The alternative is the worst case scenario–a unilateral invasion of Iraq by the U.S. and its coalition of the willing. This would cut out many U.S. allies from the decisionmaking process, and, at the same time, overburden the U.S. with the cost of post-war occupation and reconstruction. It would delegitimize the U.S. use of force in the eyes of much of the world, and, in the long run, make it very difficult for the U.S. to engage in any international endeavor that requires substantial multilateral cooperation. Such an action would probably signal the beginning of the end for both the UN and NATO, long the keepers of international peace and security.

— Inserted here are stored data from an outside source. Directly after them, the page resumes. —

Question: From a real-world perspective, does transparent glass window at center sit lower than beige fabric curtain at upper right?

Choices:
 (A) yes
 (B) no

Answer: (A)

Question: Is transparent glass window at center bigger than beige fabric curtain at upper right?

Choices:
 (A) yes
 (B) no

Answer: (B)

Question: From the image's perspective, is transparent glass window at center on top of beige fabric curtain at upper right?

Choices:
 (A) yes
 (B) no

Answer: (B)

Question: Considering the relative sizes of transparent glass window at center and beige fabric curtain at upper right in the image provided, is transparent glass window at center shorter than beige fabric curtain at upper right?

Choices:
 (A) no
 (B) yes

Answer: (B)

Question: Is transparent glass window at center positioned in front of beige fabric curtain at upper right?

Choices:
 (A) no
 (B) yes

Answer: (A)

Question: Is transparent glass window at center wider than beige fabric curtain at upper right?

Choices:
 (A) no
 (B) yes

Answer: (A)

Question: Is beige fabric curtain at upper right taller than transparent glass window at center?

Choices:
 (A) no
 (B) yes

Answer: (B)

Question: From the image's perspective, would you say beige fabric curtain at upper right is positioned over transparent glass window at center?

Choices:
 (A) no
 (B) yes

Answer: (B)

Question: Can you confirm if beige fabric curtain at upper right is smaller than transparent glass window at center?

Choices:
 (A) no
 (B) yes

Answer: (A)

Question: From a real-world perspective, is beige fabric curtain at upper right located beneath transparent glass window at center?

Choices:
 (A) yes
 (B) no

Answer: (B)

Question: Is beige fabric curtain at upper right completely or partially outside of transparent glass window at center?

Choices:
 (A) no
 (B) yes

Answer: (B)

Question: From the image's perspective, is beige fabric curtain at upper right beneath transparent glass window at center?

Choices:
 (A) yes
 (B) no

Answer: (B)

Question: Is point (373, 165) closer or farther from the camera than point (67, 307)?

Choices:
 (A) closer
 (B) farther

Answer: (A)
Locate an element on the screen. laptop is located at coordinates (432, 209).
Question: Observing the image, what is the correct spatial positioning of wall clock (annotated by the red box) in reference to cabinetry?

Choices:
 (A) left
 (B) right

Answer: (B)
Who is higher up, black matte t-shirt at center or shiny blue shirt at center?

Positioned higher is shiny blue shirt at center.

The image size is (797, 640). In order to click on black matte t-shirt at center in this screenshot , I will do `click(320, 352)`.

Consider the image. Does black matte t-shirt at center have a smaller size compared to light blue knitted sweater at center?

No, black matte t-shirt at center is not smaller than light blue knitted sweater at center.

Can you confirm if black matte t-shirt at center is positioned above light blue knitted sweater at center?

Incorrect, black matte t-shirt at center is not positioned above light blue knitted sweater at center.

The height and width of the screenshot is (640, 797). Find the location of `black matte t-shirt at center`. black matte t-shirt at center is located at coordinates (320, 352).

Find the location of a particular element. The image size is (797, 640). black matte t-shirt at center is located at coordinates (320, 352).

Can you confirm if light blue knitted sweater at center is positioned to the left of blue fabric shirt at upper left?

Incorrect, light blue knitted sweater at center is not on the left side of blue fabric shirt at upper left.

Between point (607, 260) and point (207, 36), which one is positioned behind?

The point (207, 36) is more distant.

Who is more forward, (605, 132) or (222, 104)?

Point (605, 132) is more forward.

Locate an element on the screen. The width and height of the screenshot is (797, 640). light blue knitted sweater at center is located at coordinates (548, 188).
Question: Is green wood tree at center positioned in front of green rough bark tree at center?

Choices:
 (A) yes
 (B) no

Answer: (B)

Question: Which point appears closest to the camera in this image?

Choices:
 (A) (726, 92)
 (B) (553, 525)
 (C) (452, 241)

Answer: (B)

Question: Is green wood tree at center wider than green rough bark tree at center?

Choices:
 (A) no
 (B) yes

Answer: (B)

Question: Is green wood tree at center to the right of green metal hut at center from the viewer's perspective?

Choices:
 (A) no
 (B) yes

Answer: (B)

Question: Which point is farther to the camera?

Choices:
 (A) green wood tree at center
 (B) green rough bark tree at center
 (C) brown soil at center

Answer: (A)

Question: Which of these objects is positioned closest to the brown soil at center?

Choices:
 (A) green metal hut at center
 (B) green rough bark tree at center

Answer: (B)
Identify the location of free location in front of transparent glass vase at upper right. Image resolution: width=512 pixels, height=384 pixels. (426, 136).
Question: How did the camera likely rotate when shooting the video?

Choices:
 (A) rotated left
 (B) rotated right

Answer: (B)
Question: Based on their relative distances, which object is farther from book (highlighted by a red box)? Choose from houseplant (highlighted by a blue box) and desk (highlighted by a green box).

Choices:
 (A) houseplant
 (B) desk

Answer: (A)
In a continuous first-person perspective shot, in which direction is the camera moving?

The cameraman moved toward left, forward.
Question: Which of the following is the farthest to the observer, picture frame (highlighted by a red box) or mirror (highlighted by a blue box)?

In the end, it is likely that the French, Germans, and Russians will bite their tongue and swallow the bitter pill of the U.S. invasion of Iraq. A second UN resolution will keep them involved and preserve their diminishing voice in maintaining international order. But it is a pill they won’t swallow easily, and the Bush administration must beware of the growing international apprehension at the vast power of the United States. It is this type of resentment that could produce a significant international trend toward anti-U.S. balancing, through alliances and nuclear weapons proliferation. Iraq remains a red herring. The real drama is the shape of Bush’s new world order–one with the U.S. squarely on top.